Anyway, in closing, here’s a list of the various discreet things I learned how to do, mostly for my own reference.
LOAD A BINARY FILE
Add the binary file to your “Resources” in xcode so it goes into the “bundle”. Then code to load “TWL06.txt” into some C++ style allocated memory is:
NSString *filePath = [[NSBundle mainBundle] pathForResource:@"TWL06" ofType:@"txt"]; NSData *fileContents = [NSData dataWithContentsOfFile:filePath]; int len = fileContents.length; char *p_data = new char[len]; [fileContents getBytes:p_data];
TEXT INPUT
Create a UITextField object in IB, and one one the view controller’s interface, which you have to also decorate with UITextFieldDelegate, like:
@interface MyViewController : UIViewController { IBOutlet UITextField *textField; ... @property (nonatomic, retain) UITextField *textField;
You then override textFieldShouldReturn to call resignFirstResponder and return YES if you want the keyboard to go away after text entry. In my case I wanted to it stay, and I also check the word as soon as the text is entered, so I have:
- (BOOL)textFieldShouldReturn:(UITextField *)theTextField { if (theTextField == textField) { //[textField resignFirstResponder]; [self checkWord:nil]; } return NO; }
SAVING STATE
NSUserDefaults is what you want, it stores a dictionary of objects. In applicationDidFinishLaunching, you check for the existence of it, and create a default if needed:
NSString *kDictionaryIndexKey = @"dictionaryIndexKey"; NSString *kAcceptableSwitchKey = @"acceptableSwitchKey"; NSString *kNameKey = @"nameKey"; ... NSString *testValue = [[NSUserDefaults standardUserDefaults] stringForKey:kNameKey]; if (testValue == nil) { printf("Dictionary Index key not found, creating default defaults\n"); // since no default values have been set (i.e. no preferences file created), create it here NSString *name = @"CheckWord"; NSDictionary *appDefaults = [NSDictionary dictionaryWithObjectsAndKeys: name,kNameKey, [NSNumber numberWithInt:0], kAcceptableSwitchKey, [NSNumber numberWithInt:0], kDictionaryIndexKey, nil]; [[NSUserDefaults standardUserDefaults] registerDefaults:appDefaults]; [[NSUserDefaults standardUserDefaults] synchronize]; }
Then you read them like this:
[acceptableSwitch setOn:[[NSUserDefaults standardUserDefaults] integerForKey:kAcceptableSwitchKey]]; dictionary.selectedSegmentIndex = [[NSUserDefaults standardUserDefaults] integerForKey:kDictionaryIndexKey];
(That reading the options to set the switch the the multi-segment button used in the options screen)
And write them like this:
- (IBAction) changeDictionary:(id)sender { dictionaryIndex = dictionary.selectedSegmentIndex; [[NSUserDefaults standardUserDefaults] setInteger:dictionaryIndex forKey:kDictionaryIndexKey]; }
That’s an Action that takes the dictionaryIndex from the multi-segment button, and stores it in the user defaults.
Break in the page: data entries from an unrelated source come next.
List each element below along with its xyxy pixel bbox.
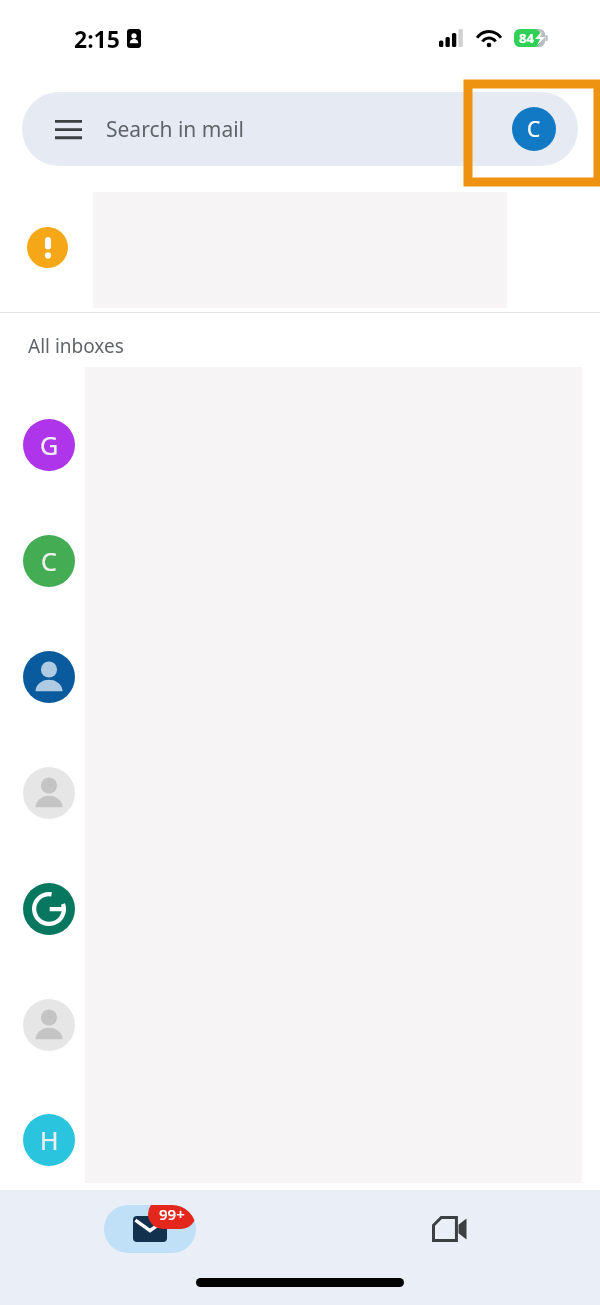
staticText: 2:15: [74, 23, 120, 54]
staticText: 84: [519, 29, 534, 47]
button[interactable]: H: [0, 1083, 600, 1197]
button[interactable]: Account profile: [512, 107, 556, 151]
button[interactable]: G: [0, 387, 600, 503]
button[interactable]: Open navigation menu: [44, 105, 92, 153]
staticText: Search in mail: [106, 115, 245, 144]
staticText: All inboxes: [28, 333, 124, 359]
staticText: G: [40, 428, 59, 462]
button[interactable]: Open navigation menu: [22, 92, 578, 166]
button[interactable]: Meet: [404, 1205, 496, 1253]
button[interactable]: Warning: [27, 227, 68, 268]
button[interactable]: [0, 851, 600, 967]
button[interactable]: Mail, 99+ unread: [104, 1205, 196, 1253]
button[interactable]: [0, 619, 600, 735]
staticText: C: [527, 115, 541, 144]
staticText: 99+: [159, 1205, 185, 1224]
staticText: C: [41, 544, 57, 578]
button[interactable]: C: [0, 503, 600, 619]
staticText: H: [40, 1123, 59, 1157]
button[interactable]: [0, 735, 600, 851]
button[interactable]: [0, 967, 600, 1083]
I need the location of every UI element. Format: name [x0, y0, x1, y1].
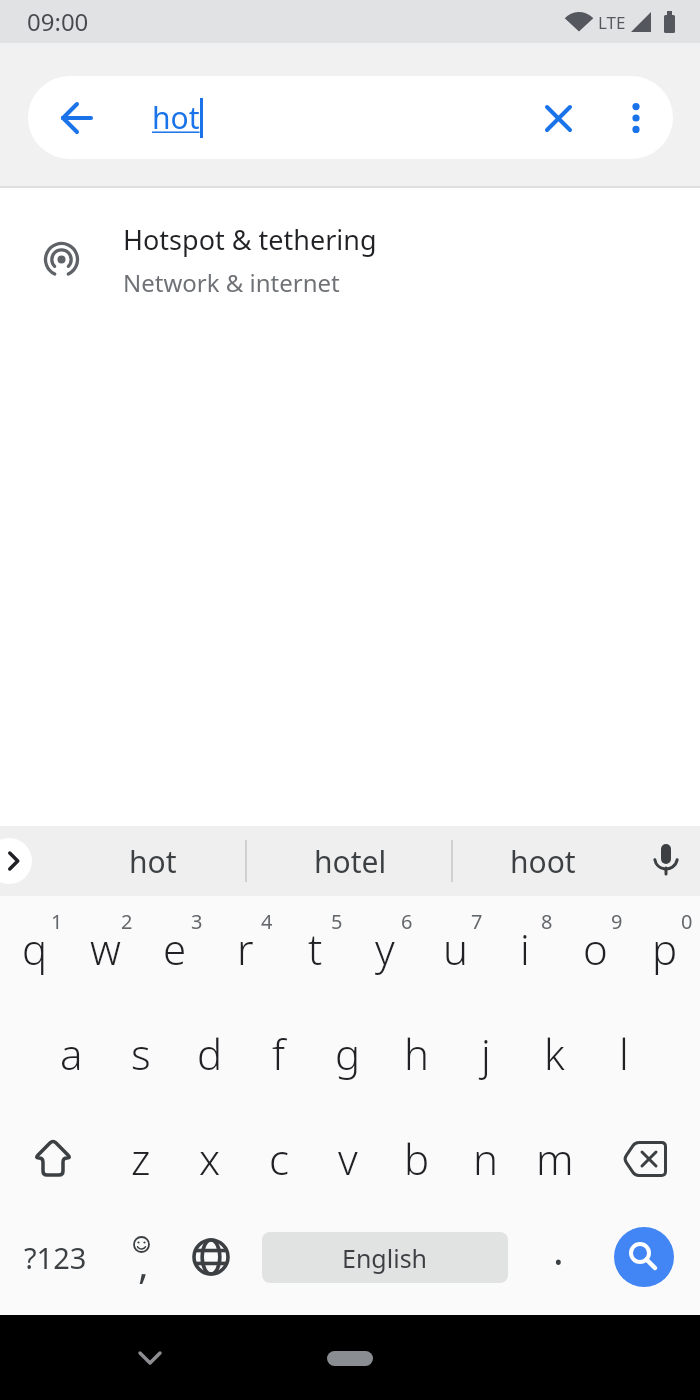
staticText: ?123	[24, 1238, 87, 1277]
staticText: a	[60, 1025, 83, 1082]
staticText: LTE	[598, 11, 626, 34]
staticText: .	[553, 1222, 564, 1276]
button[interactable]: Hotspot & tethering	[0, 188, 700, 316]
button[interactable]: hoot	[470, 826, 615, 896]
button[interactable]	[589, 1106, 700, 1211]
staticText: r	[237, 920, 254, 977]
button[interactable]	[120, 1328, 180, 1388]
button[interactable]: p	[630, 896, 700, 1001]
staticText: t	[308, 920, 323, 977]
staticText: d	[197, 1025, 223, 1082]
button[interactable]: y	[350, 896, 420, 1001]
button[interactable]: k	[520, 1001, 589, 1106]
button[interactable]: g	[313, 1001, 382, 1106]
button[interactable]	[0, 838, 32, 884]
staticText: x	[199, 1130, 221, 1187]
staticText: 09:00	[27, 5, 89, 38]
button[interactable]: o	[560, 896, 630, 1001]
staticText: English	[342, 1241, 428, 1275]
staticText: 1	[51, 908, 63, 935]
button[interactable]: h	[382, 1001, 451, 1106]
button[interactable]: English	[262, 1232, 508, 1283]
staticText: 8	[541, 908, 553, 935]
staticText: q	[22, 920, 48, 977]
button[interactable]	[614, 1227, 674, 1287]
button[interactable]	[536, 96, 580, 140]
button[interactable]	[327, 1351, 373, 1366]
staticText: c	[269, 1130, 289, 1187]
staticText: k	[544, 1025, 565, 1082]
staticText: 4	[261, 908, 273, 935]
button[interactable]: f	[244, 1001, 313, 1106]
staticText: 0	[681, 908, 693, 935]
staticText: p	[652, 920, 678, 977]
button[interactable]: .	[530, 1212, 586, 1302]
staticText: 2	[121, 908, 133, 935]
button[interactable]: u	[420, 896, 490, 1001]
button[interactable]: z	[106, 1106, 175, 1211]
button[interactable]	[643, 838, 689, 884]
staticText: y	[375, 920, 395, 977]
staticText: j	[481, 1025, 491, 1082]
staticText: hot	[152, 97, 200, 138]
button[interactable]	[178, 1212, 244, 1302]
staticText: 7	[471, 908, 483, 935]
button[interactable]: q	[0, 896, 70, 1001]
staticText: v	[338, 1130, 358, 1187]
staticText: hoot	[510, 841, 576, 882]
staticText: e	[163, 920, 187, 977]
staticText: n	[473, 1130, 498, 1187]
staticText: f	[272, 1025, 285, 1082]
staticText: w	[90, 920, 121, 977]
button[interactable]	[0, 1106, 106, 1211]
staticText: 9	[611, 908, 623, 935]
button[interactable]: j	[451, 1001, 520, 1106]
button[interactable]: l	[589, 1001, 658, 1106]
staticText: z	[131, 1130, 151, 1187]
staticText: 5	[331, 908, 343, 935]
button[interactable]: v	[313, 1106, 382, 1211]
button[interactable]: r	[210, 896, 280, 1001]
button[interactable]: b	[382, 1106, 451, 1211]
button[interactable]: d	[175, 1001, 244, 1106]
staticText: g	[335, 1025, 361, 1082]
button[interactable]: x	[175, 1106, 244, 1211]
staticText: hot	[129, 841, 177, 882]
staticText: 6	[401, 908, 413, 935]
staticText: i	[520, 920, 530, 977]
button[interactable]: s	[106, 1001, 175, 1106]
button[interactable]: a	[37, 1001, 106, 1106]
button[interactable]: ?123	[12, 1217, 98, 1297]
staticText: o	[583, 920, 608, 977]
button[interactable]: c	[244, 1106, 313, 1211]
button[interactable]	[60, 101, 94, 135]
staticText: m	[536, 1130, 574, 1187]
button[interactable]: e	[140, 896, 210, 1001]
staticText: ,	[138, 1236, 149, 1290]
staticText: s	[131, 1025, 151, 1082]
staticText: h	[404, 1025, 429, 1082]
staticText: Network & internet	[123, 266, 340, 299]
staticText: l	[619, 1025, 629, 1082]
button[interactable]: ,	[110, 1212, 172, 1302]
button[interactable]: m	[520, 1106, 589, 1211]
staticText: b	[404, 1130, 430, 1187]
button[interactable]	[618, 100, 654, 136]
staticText: 3	[191, 908, 203, 935]
button[interactable]: hot	[0, 826, 245, 896]
staticText: u	[443, 920, 468, 977]
button[interactable]: n	[451, 1106, 520, 1211]
button[interactable]: w	[70, 896, 140, 1001]
staticText: Hotspot & tethering	[123, 221, 377, 258]
button[interactable]: i	[490, 896, 560, 1001]
button[interactable]: hotel	[225, 826, 475, 896]
button[interactable]: t	[280, 896, 350, 1001]
staticText: hotel	[314, 841, 387, 882]
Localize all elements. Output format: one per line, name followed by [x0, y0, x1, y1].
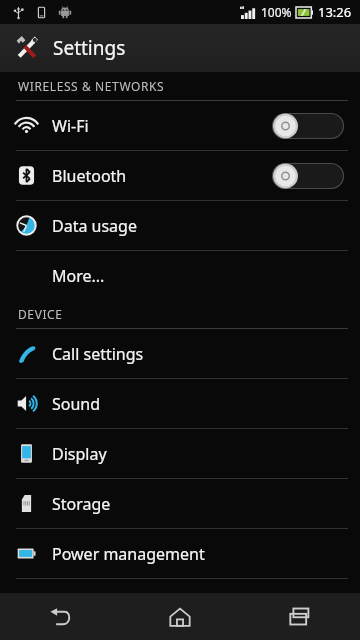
- button[interactable]: Recent apps: [240, 593, 360, 640]
- staticText: DEVICE: [18, 306, 63, 322]
- button[interactable]: More...: [0, 251, 360, 300]
- staticText: Sound: [52, 393, 344, 415]
- staticText: Storage: [52, 493, 344, 515]
- button[interactable]: Storage: [0, 479, 360, 528]
- button[interactable]: Back: [0, 593, 120, 640]
- staticText: Bluetooth: [52, 165, 272, 187]
- button[interactable]: Display: [0, 429, 360, 478]
- button[interactable]: Bluetooth: [0, 151, 360, 200]
- staticText: 13:26: [318, 3, 352, 21]
- button[interactable]: Toggle: [272, 113, 344, 139]
- staticText: More...: [52, 265, 344, 287]
- button[interactable]: Call settings: [0, 329, 360, 378]
- staticText: Settings: [53, 35, 126, 61]
- staticText: WIRELESS & NETWORKS: [18, 78, 165, 94]
- button[interactable]: Wi-Fi: [0, 101, 360, 150]
- staticText: 100%: [261, 4, 292, 20]
- staticText: Data usage: [52, 215, 344, 237]
- button[interactable]: Toggle: [272, 163, 344, 189]
- button[interactable]: Data usage: [0, 201, 360, 250]
- staticText: Display: [52, 443, 344, 465]
- button[interactable]: Sound: [0, 379, 360, 428]
- button[interactable]: Settings: [0, 24, 360, 72]
- staticText: Wi-Fi: [52, 115, 272, 137]
- staticText: Call settings: [52, 343, 344, 365]
- button[interactable]: Power management: [0, 529, 360, 578]
- staticText: Power management: [52, 543, 344, 565]
- button[interactable]: Home: [120, 593, 240, 640]
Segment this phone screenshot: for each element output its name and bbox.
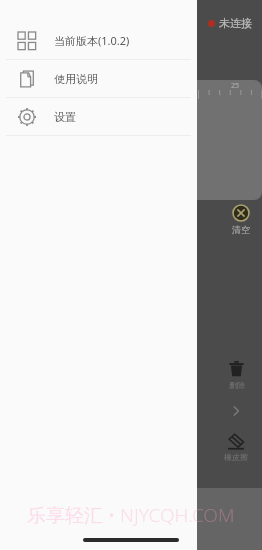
button[interactable]: 设置 <box>0 98 197 135</box>
staticText: 当前版本(1.0.2) <box>54 33 130 48</box>
button[interactable]: 使用说明 <box>0 60 197 97</box>
staticText: 使用说明 <box>54 72 98 86</box>
staticText: 删除 <box>229 380 245 390</box>
button[interactable]: Expand <box>228 403 244 419</box>
staticText: 设置 <box>54 110 76 124</box>
staticText: 乐享轻汇 • NJYCQH.COM <box>27 502 235 528</box>
staticText: 加收藏 <box>64 502 94 515</box>
button[interactable]: 删除 <box>228 360 245 390</box>
button[interactable]: 当前版本(1.0.2) <box>0 22 197 59</box>
staticText: 橡皮擦 <box>224 452 248 462</box>
button[interactable]: 橡皮擦 <box>224 432 248 462</box>
staticText: 25 <box>231 81 240 91</box>
staticText: 清空 <box>232 224 250 235</box>
button[interactable]: 清空 <box>232 205 250 235</box>
staticText: 未连接 <box>219 16 252 30</box>
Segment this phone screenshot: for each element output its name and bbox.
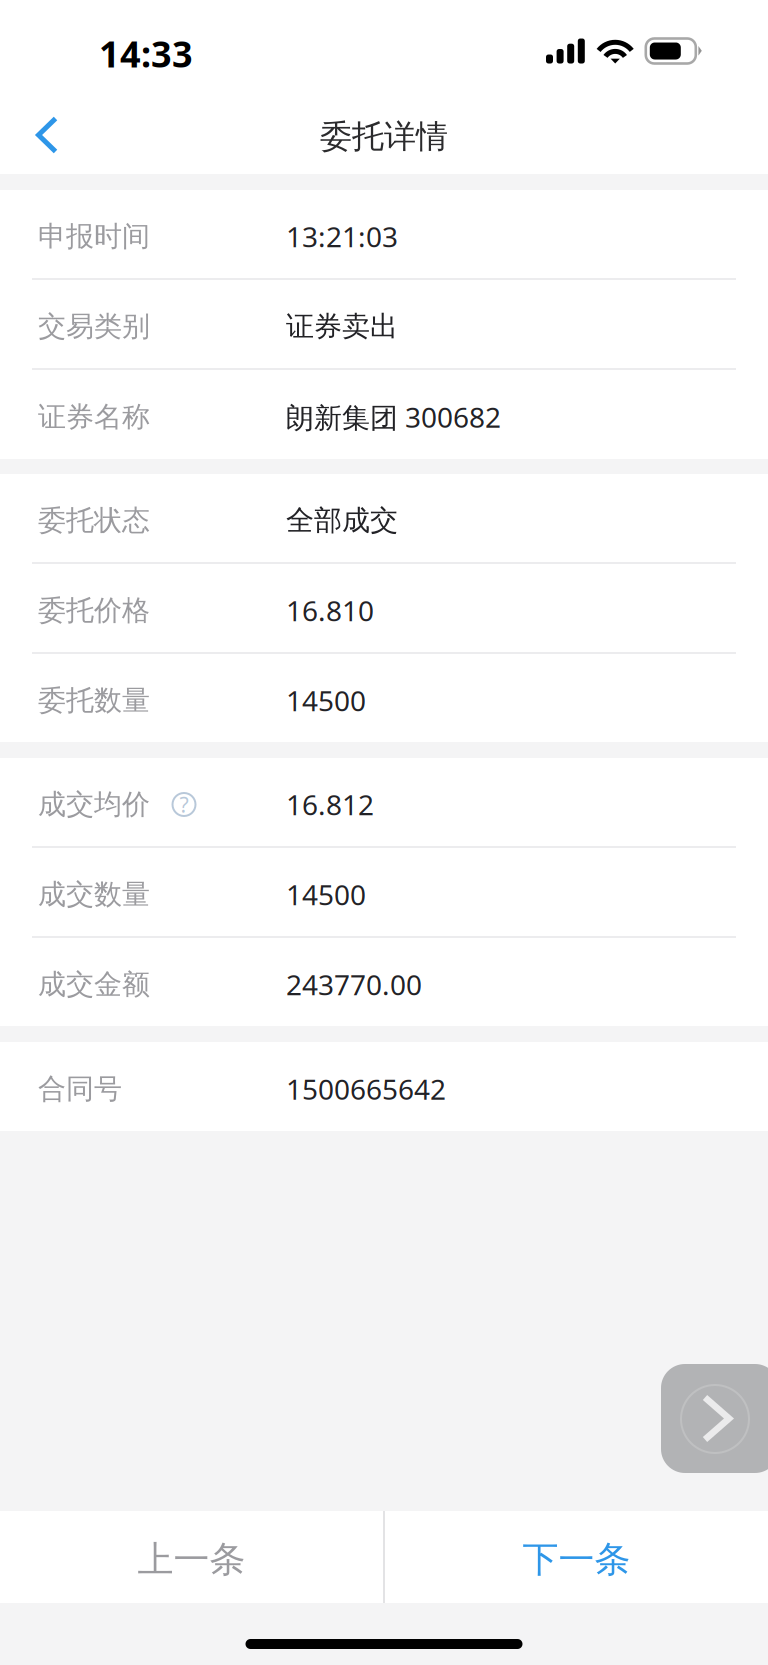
staticText: 13:21:03 <box>286 218 398 255</box>
staticText: 成交金额 <box>38 967 150 1002</box>
staticText: 申报时间 <box>38 219 150 254</box>
staticText: 全部成交 <box>286 503 398 538</box>
staticText: 委托详情 <box>320 117 448 156</box>
staticText: 证券卖出 <box>286 309 398 344</box>
staticText: 14500 <box>286 682 366 719</box>
staticText: 下一条 <box>522 1537 630 1582</box>
staticText: 16.810 <box>286 592 374 629</box>
button[interactable]: 上一条 <box>0 1511 383 1603</box>
button[interactable]: Next order <box>661 1364 768 1473</box>
staticText: 合同号 <box>38 1072 122 1106</box>
button[interactable]: Back <box>9 90 85 176</box>
button[interactable]: 下一条 <box>385 1511 768 1603</box>
staticText: 14:33 <box>99 30 193 77</box>
staticText: 委托数量 <box>38 683 150 718</box>
staticText: 14500 <box>286 876 366 913</box>
staticText: 交易类别 <box>38 309 150 344</box>
staticText: 1500665642 <box>286 1070 446 1108</box>
staticText: 上一条 <box>138 1537 246 1582</box>
staticText: 委托状态 <box>38 503 150 538</box>
staticText: 成交数量 <box>38 877 150 912</box>
staticText: 成交均价 <box>38 787 150 822</box>
staticText: 证券名称 <box>38 400 150 434</box>
staticText: 委托价格 <box>38 593 150 628</box>
staticText: 243770.00 <box>286 966 422 1003</box>
staticText: 朗新集团 300682 <box>286 398 501 436</box>
staticText: ? <box>180 790 188 819</box>
staticText: 16.812 <box>286 786 374 823</box>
That’s it, the options will be saved, and persist between sessions, and power-downs.
FLIPPING THE SCREEN
Just use the “Utility” template code.
MAKING THE ‘i’ LESS FIDDLY
This was an annoying one. The ‘i’ button in the sample worked fine in the simulator, but on the actual iPhone, it was very fiddly, and often seemed not to work for some reason. To fix this, I made a custom button, and used a screen-grabbed image of the ‘i’ instead. I made this 44×44 pixels with a lot of transparency (although I think you can just re-size any custom button, regardless of the bitmap). This improved things a lot.